Les paléontologues creusent encore les origines de la Pompéi chinoise

Quand quelque chose meurt, la nature veille à ce que ses restes ne restent pas intacts. Les microbes rongent les tissus mous, et le vent, la pluie, les rivières, les océans et les charognards parcourent les segments les plus durs du corps. Au fil des siècles, ces segments squelettiques peuvent devenir fossilisés, mais ils restent des pièces de puzzle brisées qui ne peuvent souvent pas être entièrement reconstituées..

Mais il y a environ 130 à 120 millions d'années, dans ce qui est maintenant le nord-est de la Chine, la nature s'est comportée de manière assez différente. C’est alors qu’au début du Crétacé, une série d’événements cataclysmiques s’est déroulée, garantissant qu’une vaste collection de plantes et d’animaux, y compris de nombreux dinosaures, restaient dans le même état qu’ils étaient de leur vivant..

Ces squelettes fossilisés souvent complètement ou au moins partiellement réunis semblaient avoir été figés dans le temps. Beaucoup d'entre eux conservaient encore des tissus mous, des muscles à la peau. Le remarquable état de conservation de ce lieu, connu officiellement sous le nom de Jehol Biota, a conduit certains chercheurs et journalistes à surnommer le site «Pompéi chinoise».

Cependant, la vérité derrière cette mine fossilifère, qui s'étend sur 10 millions d'années, est plus complexe que ce surnom si étonnant ne le laisserait croire. Même aujourd'hui, les experts ne savent toujours pas ce qui a produit l'un des sites paléontologiques les plus importants de la planète..

Comment dans le monde ces fossiles ont-ils été si bien préservés??

Les archives historiques sont vagues sur la date à laquelle ces importants gisements de fossiles ont été découverts. Mais nous savons qu’à la fin du 19e et au début du 20e siècle, ils ont attiré l’attention de quelques collectionneurs de fossiles..

Il s’agit toutefois d’une série de documents importants, dont plusieurs publiés dans La nature et Science dans les années 1990, le site a retenu l'attention du monde scientifique.
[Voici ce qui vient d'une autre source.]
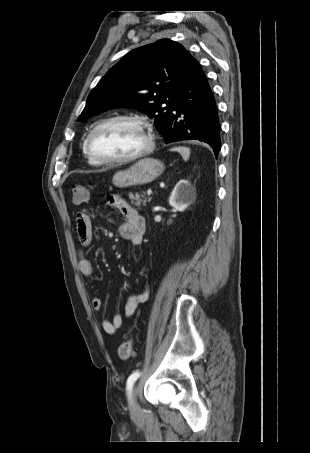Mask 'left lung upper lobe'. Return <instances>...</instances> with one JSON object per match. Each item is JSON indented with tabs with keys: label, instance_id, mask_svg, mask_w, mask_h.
Listing matches in <instances>:
<instances>
[{
	"label": "left lung upper lobe",
	"instance_id": "obj_1",
	"mask_svg": "<svg viewBox=\"0 0 310 453\" xmlns=\"http://www.w3.org/2000/svg\"><path fill=\"white\" fill-rule=\"evenodd\" d=\"M191 58L182 45L169 39L129 52L90 92L78 120L131 105L155 118L161 132L186 79Z\"/></svg>",
	"mask_w": 310,
	"mask_h": 453
}]
</instances>
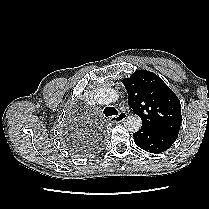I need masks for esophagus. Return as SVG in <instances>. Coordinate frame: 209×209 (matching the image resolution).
<instances>
[{"mask_svg": "<svg viewBox=\"0 0 209 209\" xmlns=\"http://www.w3.org/2000/svg\"><path fill=\"white\" fill-rule=\"evenodd\" d=\"M126 117H127V113L122 111L117 116L110 117V121L113 123H119V122L125 120Z\"/></svg>", "mask_w": 209, "mask_h": 209, "instance_id": "1", "label": "esophagus"}]
</instances>
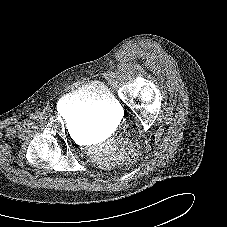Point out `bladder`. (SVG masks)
Listing matches in <instances>:
<instances>
[{
  "instance_id": "obj_1",
  "label": "bladder",
  "mask_w": 227,
  "mask_h": 227,
  "mask_svg": "<svg viewBox=\"0 0 227 227\" xmlns=\"http://www.w3.org/2000/svg\"><path fill=\"white\" fill-rule=\"evenodd\" d=\"M59 108L63 113L75 110L76 125L83 130H101L118 118L121 107L107 85L89 82L62 97Z\"/></svg>"
}]
</instances>
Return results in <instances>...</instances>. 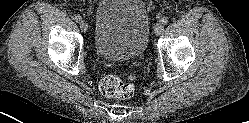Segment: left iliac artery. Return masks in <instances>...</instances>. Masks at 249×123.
Returning a JSON list of instances; mask_svg holds the SVG:
<instances>
[{
  "label": "left iliac artery",
  "mask_w": 249,
  "mask_h": 123,
  "mask_svg": "<svg viewBox=\"0 0 249 123\" xmlns=\"http://www.w3.org/2000/svg\"><path fill=\"white\" fill-rule=\"evenodd\" d=\"M160 21L164 25H166L168 23V19L166 17H163Z\"/></svg>",
  "instance_id": "obj_1"
}]
</instances>
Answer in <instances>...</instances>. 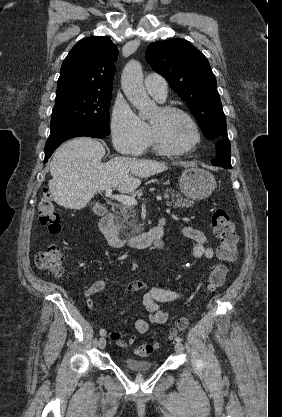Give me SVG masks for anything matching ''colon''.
Instances as JSON below:
<instances>
[{"instance_id": "5ec220e1", "label": "colon", "mask_w": 282, "mask_h": 417, "mask_svg": "<svg viewBox=\"0 0 282 417\" xmlns=\"http://www.w3.org/2000/svg\"><path fill=\"white\" fill-rule=\"evenodd\" d=\"M38 207L41 224L46 227L49 233H59L62 228L61 220L48 188L43 189ZM210 223L220 241L219 256L227 262H233L237 256L239 238L227 211L223 208L214 209L211 213ZM35 263L39 269L51 273L54 277H61L64 273V256L56 246H50L47 250L40 252L36 256ZM226 276L227 268L223 265H216L208 278L207 289L215 291L220 288ZM187 324L188 320L183 318L178 322L177 328L183 329ZM179 330H170V339H179ZM152 351L153 347L150 345L149 347H141L139 353L141 356H151Z\"/></svg>"}]
</instances>
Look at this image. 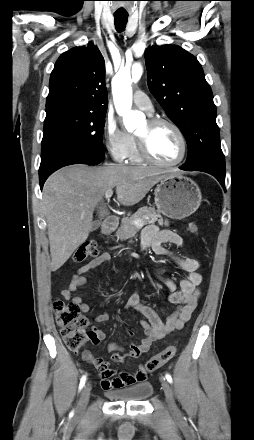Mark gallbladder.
Returning a JSON list of instances; mask_svg holds the SVG:
<instances>
[{
    "instance_id": "obj_1",
    "label": "gallbladder",
    "mask_w": 254,
    "mask_h": 440,
    "mask_svg": "<svg viewBox=\"0 0 254 440\" xmlns=\"http://www.w3.org/2000/svg\"><path fill=\"white\" fill-rule=\"evenodd\" d=\"M100 225H101V221L99 219L95 220L93 222L92 231L98 229L100 227Z\"/></svg>"
}]
</instances>
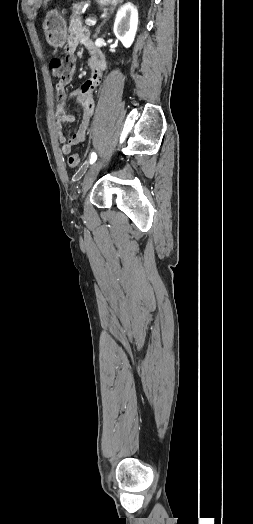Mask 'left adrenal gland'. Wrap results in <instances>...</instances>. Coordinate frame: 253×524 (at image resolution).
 Segmentation results:
<instances>
[{"label":"left adrenal gland","mask_w":253,"mask_h":524,"mask_svg":"<svg viewBox=\"0 0 253 524\" xmlns=\"http://www.w3.org/2000/svg\"><path fill=\"white\" fill-rule=\"evenodd\" d=\"M111 12H113V9H111ZM107 17H108V16H106L105 19L103 20V22H102V23L97 27V29H96V33H95V36H94V37H97L98 34L100 33V29H101V27L104 25V23L106 22Z\"/></svg>","instance_id":"a2214340"}]
</instances>
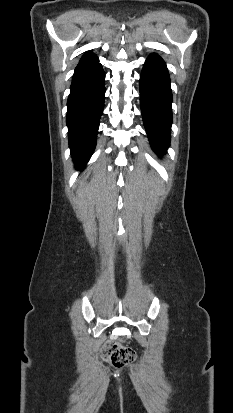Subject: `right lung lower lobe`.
<instances>
[{"instance_id":"98d812e1","label":"right lung lower lobe","mask_w":233,"mask_h":413,"mask_svg":"<svg viewBox=\"0 0 233 413\" xmlns=\"http://www.w3.org/2000/svg\"><path fill=\"white\" fill-rule=\"evenodd\" d=\"M105 74L98 57L86 52L75 68L67 101L68 139L77 169H82L96 146L104 108Z\"/></svg>"}]
</instances>
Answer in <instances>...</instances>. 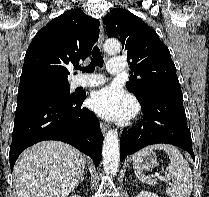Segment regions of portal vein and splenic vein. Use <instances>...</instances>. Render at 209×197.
<instances>
[{
	"label": "portal vein and splenic vein",
	"instance_id": "18ae733b",
	"mask_svg": "<svg viewBox=\"0 0 209 197\" xmlns=\"http://www.w3.org/2000/svg\"><path fill=\"white\" fill-rule=\"evenodd\" d=\"M156 177L159 178V179H161V180H163V181H166V182L168 181L167 178H165L164 176H161L159 174H156Z\"/></svg>",
	"mask_w": 209,
	"mask_h": 197
}]
</instances>
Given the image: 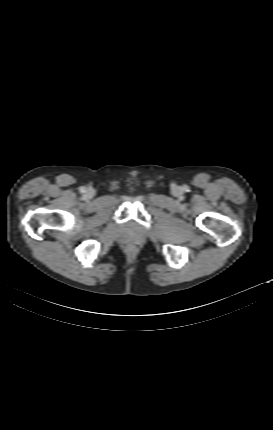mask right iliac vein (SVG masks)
Returning a JSON list of instances; mask_svg holds the SVG:
<instances>
[{"label": "right iliac vein", "instance_id": "63e3f726", "mask_svg": "<svg viewBox=\"0 0 273 430\" xmlns=\"http://www.w3.org/2000/svg\"><path fill=\"white\" fill-rule=\"evenodd\" d=\"M94 195H95V190H94V189H92V188H89V189L86 191V194H85V196H86L87 198H92Z\"/></svg>", "mask_w": 273, "mask_h": 430}]
</instances>
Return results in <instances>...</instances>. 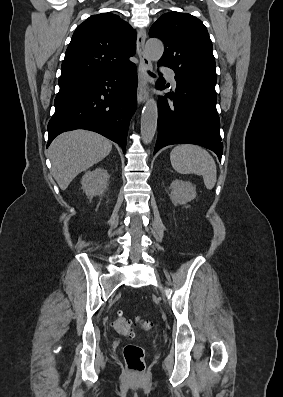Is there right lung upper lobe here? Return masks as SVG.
Returning <instances> with one entry per match:
<instances>
[{
  "mask_svg": "<svg viewBox=\"0 0 283 397\" xmlns=\"http://www.w3.org/2000/svg\"><path fill=\"white\" fill-rule=\"evenodd\" d=\"M136 32L118 15L90 16L75 30L61 66L59 84L88 78L131 64Z\"/></svg>",
  "mask_w": 283,
  "mask_h": 397,
  "instance_id": "obj_1",
  "label": "right lung upper lobe"
}]
</instances>
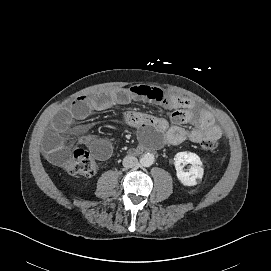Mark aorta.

Les journaux ont soigneusement décrit le contenu des couches rocheuses et ont révélé un nombre incroyable de fossiles. Depuis lors, on a découvert que les couches contenaient des milliers d'espèces individuelles, notamment des poissons, des grenouilles, des tortues, des oiseaux, des dinosaures non aviaires, des ptérosaures, des salamandres, des plantes, des mammifères, des insectes, etc..

Grâce aux indices géologiques laissés dans les gisements de fossiles, il a été établi que ces organismes vivaient dans une zone luxuriante, tempérée, proche de la jungle ou très boisée, au bord d’une série de lacs. Cet environnement extrêmement riche en biodiversité a peut-être disparu des annales de l'histoire géologique, mais ces couches rocheuses offrent aux paléontologues un aperçu de ce qui était autrefois..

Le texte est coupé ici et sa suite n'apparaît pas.